**Task instructions:**
Work out how many lines of the listing below hold the word "Digital", and give that number only.

**Recorded information:**
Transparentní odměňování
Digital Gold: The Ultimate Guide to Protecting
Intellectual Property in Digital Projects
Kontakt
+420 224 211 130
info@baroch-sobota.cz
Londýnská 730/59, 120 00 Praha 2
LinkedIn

...

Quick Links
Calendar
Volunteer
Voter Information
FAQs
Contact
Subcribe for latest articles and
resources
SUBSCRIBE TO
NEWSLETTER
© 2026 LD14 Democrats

...

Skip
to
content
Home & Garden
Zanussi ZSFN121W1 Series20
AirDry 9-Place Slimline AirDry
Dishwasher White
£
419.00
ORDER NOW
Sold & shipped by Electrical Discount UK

**Output of the task:**
2